## [Provided records]
[Start of section]
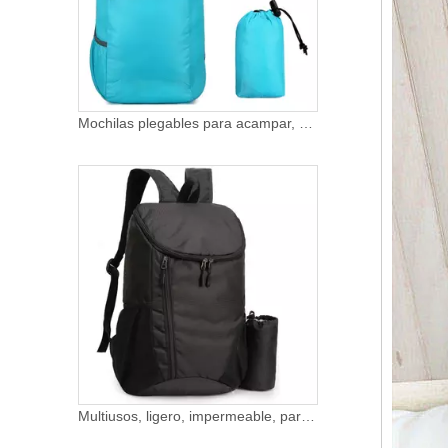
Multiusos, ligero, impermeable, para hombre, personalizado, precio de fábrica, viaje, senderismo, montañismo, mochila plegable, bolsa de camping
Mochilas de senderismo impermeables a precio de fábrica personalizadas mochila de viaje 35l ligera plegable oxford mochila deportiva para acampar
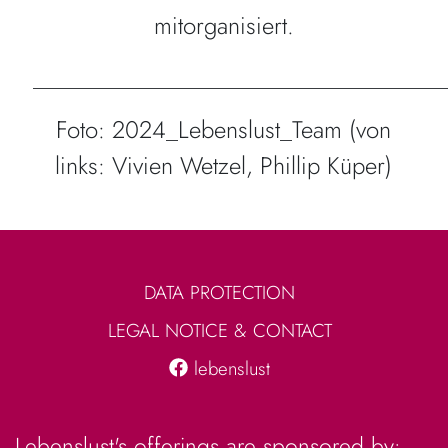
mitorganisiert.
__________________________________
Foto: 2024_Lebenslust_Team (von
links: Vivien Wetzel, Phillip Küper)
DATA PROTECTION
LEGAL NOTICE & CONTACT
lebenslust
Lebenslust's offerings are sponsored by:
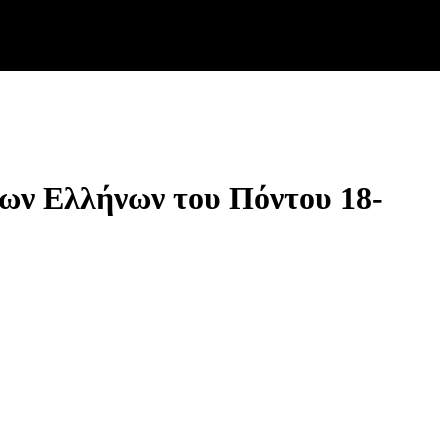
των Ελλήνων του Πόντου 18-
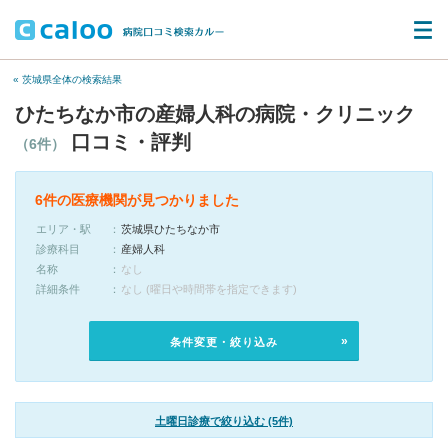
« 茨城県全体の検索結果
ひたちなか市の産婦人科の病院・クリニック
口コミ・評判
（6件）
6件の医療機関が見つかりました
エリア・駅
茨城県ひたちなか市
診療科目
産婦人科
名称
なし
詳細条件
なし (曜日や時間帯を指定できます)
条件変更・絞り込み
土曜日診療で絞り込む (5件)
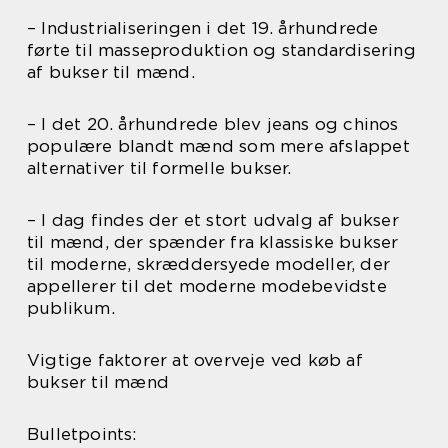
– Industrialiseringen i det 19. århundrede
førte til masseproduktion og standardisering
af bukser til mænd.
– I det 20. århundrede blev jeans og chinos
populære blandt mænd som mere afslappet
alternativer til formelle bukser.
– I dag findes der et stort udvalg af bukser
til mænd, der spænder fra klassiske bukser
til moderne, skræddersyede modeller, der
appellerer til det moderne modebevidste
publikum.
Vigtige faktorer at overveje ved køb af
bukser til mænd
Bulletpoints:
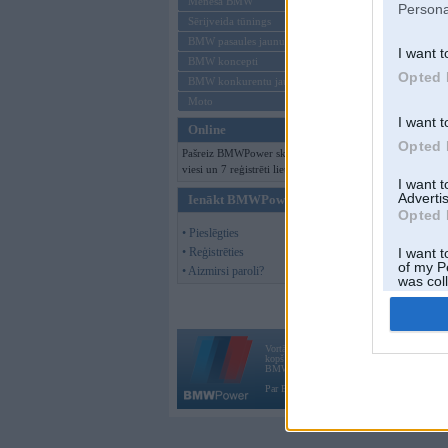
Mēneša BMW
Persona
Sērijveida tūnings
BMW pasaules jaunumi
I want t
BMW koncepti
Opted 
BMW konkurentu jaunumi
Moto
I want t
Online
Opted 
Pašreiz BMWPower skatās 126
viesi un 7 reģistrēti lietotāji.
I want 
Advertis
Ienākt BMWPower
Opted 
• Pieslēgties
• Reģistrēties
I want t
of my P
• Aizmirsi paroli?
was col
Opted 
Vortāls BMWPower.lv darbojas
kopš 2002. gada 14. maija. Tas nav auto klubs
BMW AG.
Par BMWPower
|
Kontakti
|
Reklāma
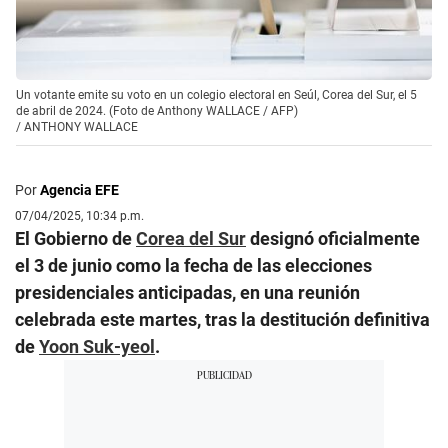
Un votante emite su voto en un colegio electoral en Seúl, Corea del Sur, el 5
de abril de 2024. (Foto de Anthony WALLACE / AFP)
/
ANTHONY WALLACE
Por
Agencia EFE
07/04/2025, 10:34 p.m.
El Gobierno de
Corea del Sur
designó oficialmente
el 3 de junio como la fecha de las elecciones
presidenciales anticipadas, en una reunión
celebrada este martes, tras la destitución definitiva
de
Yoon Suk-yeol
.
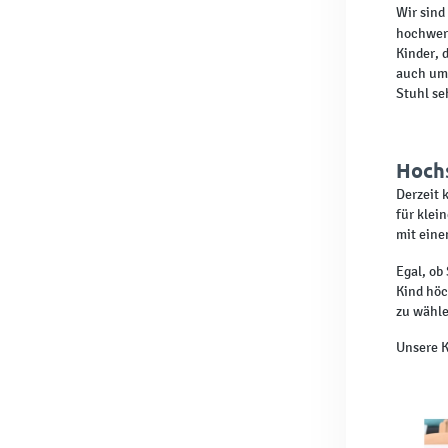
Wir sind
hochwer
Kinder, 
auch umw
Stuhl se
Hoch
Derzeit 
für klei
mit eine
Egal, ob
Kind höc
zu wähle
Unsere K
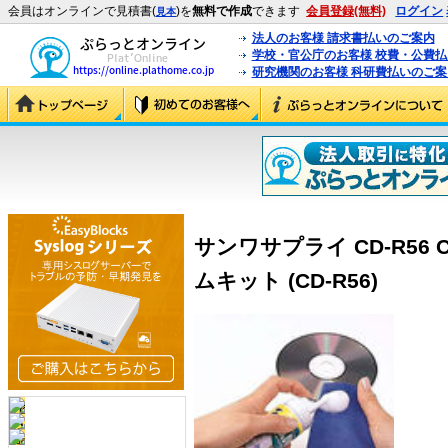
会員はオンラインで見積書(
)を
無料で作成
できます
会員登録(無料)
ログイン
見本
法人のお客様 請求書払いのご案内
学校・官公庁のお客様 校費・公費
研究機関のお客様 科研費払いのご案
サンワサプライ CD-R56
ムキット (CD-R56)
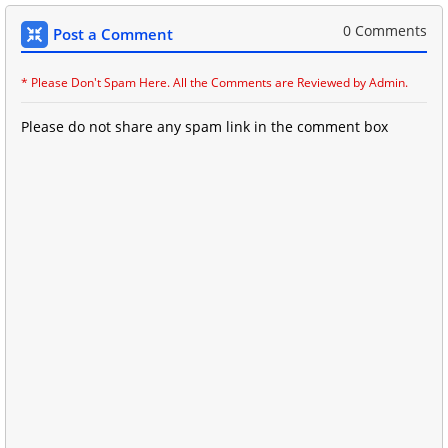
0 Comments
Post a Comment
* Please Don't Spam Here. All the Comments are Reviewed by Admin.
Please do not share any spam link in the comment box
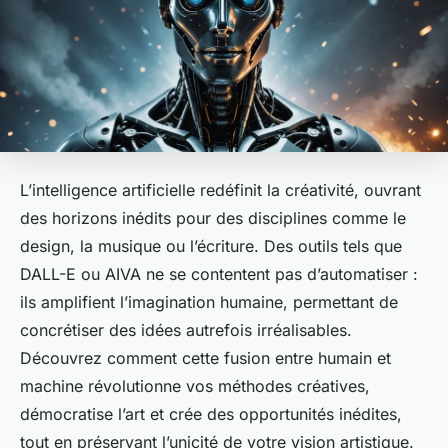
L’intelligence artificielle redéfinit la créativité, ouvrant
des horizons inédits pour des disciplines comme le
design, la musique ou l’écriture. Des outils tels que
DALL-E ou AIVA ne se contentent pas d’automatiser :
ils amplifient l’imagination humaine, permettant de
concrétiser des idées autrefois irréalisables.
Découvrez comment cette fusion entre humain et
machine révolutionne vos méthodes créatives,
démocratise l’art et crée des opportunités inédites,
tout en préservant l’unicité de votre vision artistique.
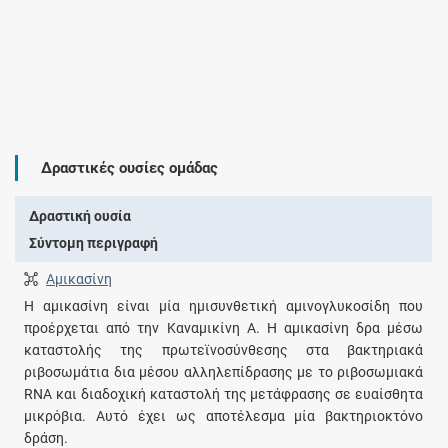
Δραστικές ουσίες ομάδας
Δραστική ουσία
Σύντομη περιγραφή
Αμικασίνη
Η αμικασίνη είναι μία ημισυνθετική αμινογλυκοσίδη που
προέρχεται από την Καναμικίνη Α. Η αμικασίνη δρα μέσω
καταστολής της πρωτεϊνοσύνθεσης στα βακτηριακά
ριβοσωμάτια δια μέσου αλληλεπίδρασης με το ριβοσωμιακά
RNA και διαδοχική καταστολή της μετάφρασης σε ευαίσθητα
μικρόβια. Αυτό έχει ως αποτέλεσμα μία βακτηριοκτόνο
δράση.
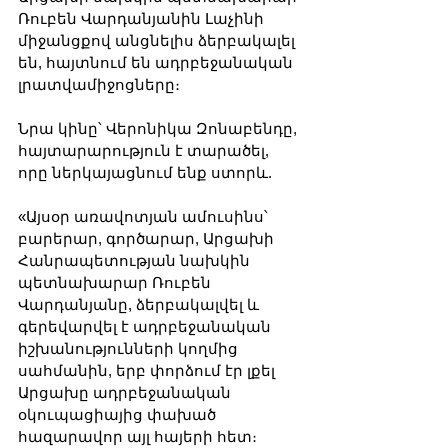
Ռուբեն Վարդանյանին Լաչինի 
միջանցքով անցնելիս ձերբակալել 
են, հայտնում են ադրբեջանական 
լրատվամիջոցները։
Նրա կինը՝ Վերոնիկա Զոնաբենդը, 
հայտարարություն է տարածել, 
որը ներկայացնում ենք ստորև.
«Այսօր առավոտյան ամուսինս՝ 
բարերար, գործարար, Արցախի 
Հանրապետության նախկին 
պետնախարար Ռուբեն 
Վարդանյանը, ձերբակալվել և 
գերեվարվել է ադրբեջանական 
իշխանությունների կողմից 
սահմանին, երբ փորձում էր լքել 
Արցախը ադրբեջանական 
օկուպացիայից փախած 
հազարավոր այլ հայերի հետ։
[End of section]
## [Instructions to follow]
Repeat all of the entries above exactly. Keep pictures out of it.

## [Written solution]
Multiusos, ligero, impermeable, para hombre, personalizado, precio de fábrica, viaje, senderismo, montañismo, mochila plegable, bolsa de camping
Mochilas de senderismo impermeables a precio de fábrica personalizadas mochila de viaje 35l ligera plegable oxford mochila deportiva para acampar
mitorganisiert.
__________________________________
Foto: 2024_Lebenslust_Team (von
links: Vivien Wetzel, Phillip Küper)
DATA PROTECTION
LEGAL NOTICE & CONTACT
lebenslust
Lebenslust's offerings are sponsored by:
των Ελλήνων του Πόντου 18-
« 茨城県全体の検索結果
ひたちなか市の産婦人科の病院・クリニック
口コミ・評判
（6件）
6件の医療機関が見つかりました
エリア・駅
茨城県ひたちなか市
診療科目
産婦人科
名称
なし
詳細条件
なし (曜日や時間帯を指定できます)
条件変更・絞り込み
土曜日診療で絞り込む (5件)
– Industrialiseringen i det 19. århundrede
førte til masseproduktion og standardisering
af bukser til mænd.
– I det 20. århundrede blev jeans og chinos
populære blandt mænd som mere afslappet
alternativer til formelle bukser.
– I dag findes der et stort udvalg af bukser
til mænd, der spænder fra klassiske bukser
til moderne, skræddersyede modeller, der
appellerer til det moderne modebevidste
publikum.
Vigtige faktorer at overveje ved køb af
bukser til mænd
Bulletpoints:
Mēneša BMW
Persona
Sērijveida tūnings
BMW pasaules jaunumi
I want t
BMW koncepti
Opted 
BMW konkurentu jaunumi
Moto
I want t
Online
Opted 
Pašreiz BMWPower skatās 126
viesi un 7 reģistrēti lietotāji.
I want 
Advertis
Ienākt BMWPower
Opted 
• Pieslēgties
• Reģistrēties
I want t
of my P
• Aizmirsi paroli?
was col
Opted 
Vortāls BMWPower.lv darbojas
kopš 2002. gada 14. maija. Tas nav auto klubs
BMW AG.
Par BMWPower
|
Kontakti
|
Reklāma
Un votante emite su voto en un colegio electoral en Seúl, Corea del Sur, el 5
de abril de 2024. (Foto de Anthony WALLACE / AFP)
/
ANTHONY WALLACE
Por
Agencia EFE
07/04/2025, 10:34 p.m.
El Gobierno de
Corea del Sur
designó oficialmente
el 3 de junio como la fecha de las elecciones
presidenciales anticipadas, en una reunión
celebrada este martes, tras la destitución definitiva
de
Yoon Suk-yeol
.
Wir sind
hochwer
Kinder, 
auch umw
Stuhl se
Hoch
Derzeit 
für klei
mit eine
Egal, ob
Kind höc
zu wähle
Unsere K
会員はオンラインで見積書(
)を
無料で作成
できます
会員登録(無料)
ログイン
見本
法人のお客様 請求書払いのご案内
学校・官公庁のお客様 校費・公費
研究機関のお客様 科研費払いのご案
サンワサプライ CD-R56
ムキット (CD-R56)
0 Comments
Post a Comment
* Please Don't Spam Here. All the Comments are Reviewed by Admin.
Please do not share any spam link in the comment box
L’intelligence artificielle redéfinit la créativité, ouvrant
des horizons inédits pour des disciplines comme le
design, la musique ou l’écriture. Des outils tels que
DALL-E ou AIVA ne se contentent pas d’automatiser :
ils amplifient l’imagination humaine, permettant de
concrétiser des idées autrefois irréalisables.
Découvrez comment cette fusion entre humain et
machine révolutionne vos méthodes créatives,
démocratise l’art et crée des opportunités inédites,
tout en préservant l’unicité de votre vision artistique.
Δραστικές ουσίες ομάδας
Δραστική ουσία
Σύντομη περιγραφή
Αμικασίνη
Η αμικασίνη είναι μία ημισυνθετική αμινογλυκοσίδη που
προέρχεται από την Καναμικίνη Α. Η αμικασίνη δρα μέσω
καταστολής της πρωτεϊνοσύνθεσης στα βακτηριακά
ριβοσωμάτια δια μέσου αλληλεπίδρασης με το ριβοσωμιακά
RNA και διαδοχική καταστολή της μετάφρασης σε ευαίσθητα
μικρόβια. Αυτό έχει ως αποτέλεσμα μία βακτηριοκτόνο
δράση.
Ռուբեն Վարդանյանին Լաչինի 
միջանցքով անցնելիս ձերբակալել 
են, հայտնում են ադրբեջանական 
լրատվամիջոցները։
Նրա կինը՝ Վերոնիկա Զոնաբենդը, 
հայտարարություն է տարածել, 
որը ներկայացնում ենք ստորև.
«Այսօր առավոտյան ամուսինս՝ 
բարերար, գործարար, Արցախի 
Հանրապետության նախկին 
պետնախարար Ռուբեն 
Վարդանյանը, ձերբակալվել և 
գերեվարվել է ադրբեջանական 
իշխանությունների կողմից 
սահմանին, երբ փորձում էր լքել 
Արցախը ադրբեջանական 
օկուպացիայից փախած 
հազարավոր այլ հայերի հետ։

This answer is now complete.